Is It Possible To Reverse An In-Plan Solo 401k Roth Conversion?
The Roth Solo 401k plan is a powerful tax-planning strategy. Many investors choose to pay tax up front because they are in a lower tax bracket for the year. Others may expect to earn a significant amount from their investments. When used wisely, a Roth account can help investors shelter a large amount of earnings from taxes.
Because of the tax advantages, many plan owners are considering the in-plan Solo 401k Roth conversion.
While the conversion can be done easily, is it possible to reverse it?
What is an in-plan Solo 401k Roth conversion?
With a Solo 401k plan for sole proprietorships, a built-in Roth account is available.
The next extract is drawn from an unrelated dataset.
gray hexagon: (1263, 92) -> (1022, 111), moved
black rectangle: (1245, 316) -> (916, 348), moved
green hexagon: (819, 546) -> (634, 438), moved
The maximum contribution to this Roth Solo 401k account is limited to the salary deferral portion, or $18,000 a year in 2015.
To be able to put more money into their Roth account, plan owners can take advantage of the in-plan Solo 401k Roth conversion. To do so, the plan owner will pay taxes on their regular contributions. Then they will be able to convert the pre-tax amount into their Roth account.
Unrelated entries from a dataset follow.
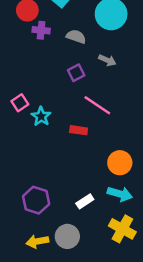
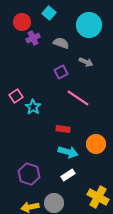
purple cross: (41, 30) -> (33, 38), turned -32
red rectangle: (79, 130) -> (63, 129), moved
cyan arrow: (120, 194) -> (68, 152), moved

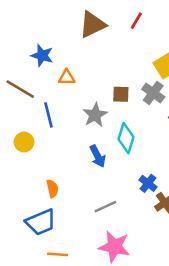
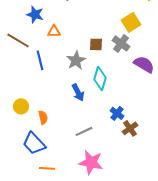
yellow circle: (24, 142) -> (21, 106), moved
blue trapezoid: (41, 222) -> (34, 143), turned 70

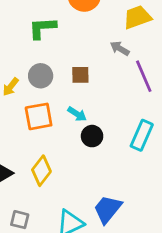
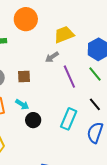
gray arrow: (120, 48) -> (52, 57), turned -64

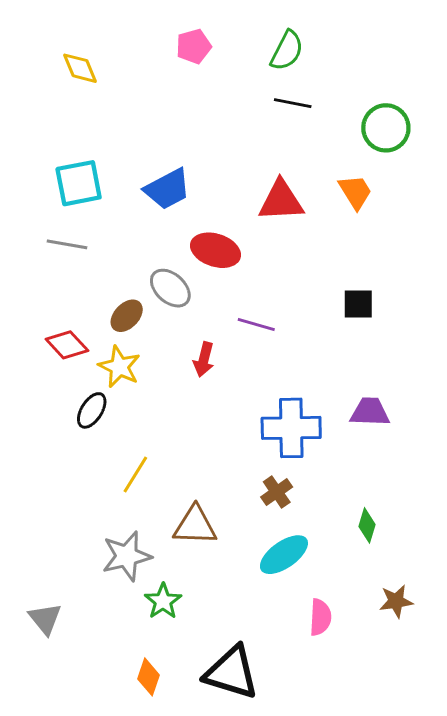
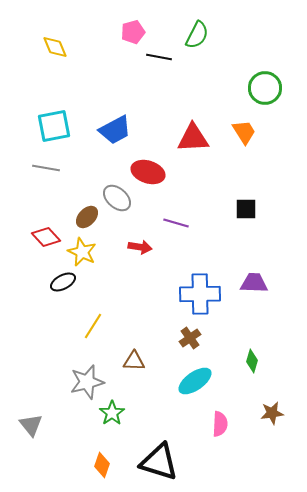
black line: (293, 103) -> (159, 57), moved
red arrow: (204, 359) -> (140, 247), turned -95
black ellipse: (92, 410) -> (63, 282), turned 30
brown triangle: (195, 525) -> (134, 361), size x0.7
There is no limit on how much the plan owner can convert into Roth contributions. The converted amount will be treated as taxable income and will be taxed at the plan owner’s income tax rate.
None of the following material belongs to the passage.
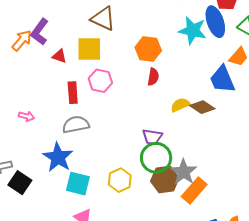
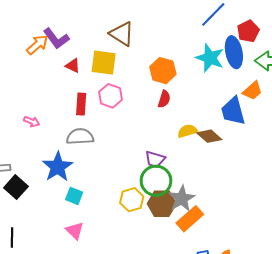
purple L-shape: (40, 32) -> (56, 38), turned -80
yellow hexagon: (120, 180) -> (132, 200), moved
cyan square: (78, 184) -> (74, 196), size x0.7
Is it possible to reverse an in-plan Solo 401k Roth conversion?
If after the conversion, you realize that you have converted too much, or the tax payment is too high, is it possible to undo the in-plan Roth conversion?
The Internal Revenue Bulletin: 2010-51, published on December 20, 2010, provides Guidance on In-Plan Roth Rollovers. In this guidance, the answer to question 6 stated that the recharacterization of contributions only applies to contributions to IRAs.
This means that once an in-plan Solo 401k Roth conversion is completed, there will be no possible way to reverse this action. The plan owner will not be able to recharacterize their converted amount back into regular Solo 401k contributions. Doing so will be considered an operational failure because the administration fails to abide by the terms of the plan.
While the in-plan Solo 401k Roth conversion can be a powerful strategy, it can also create a large tax bill for the immediate year. The action cannot be undone. Therefore, plan owners need to understand the possible tax consequences. Discuss the matter with a professional tax accountant before making the conversion.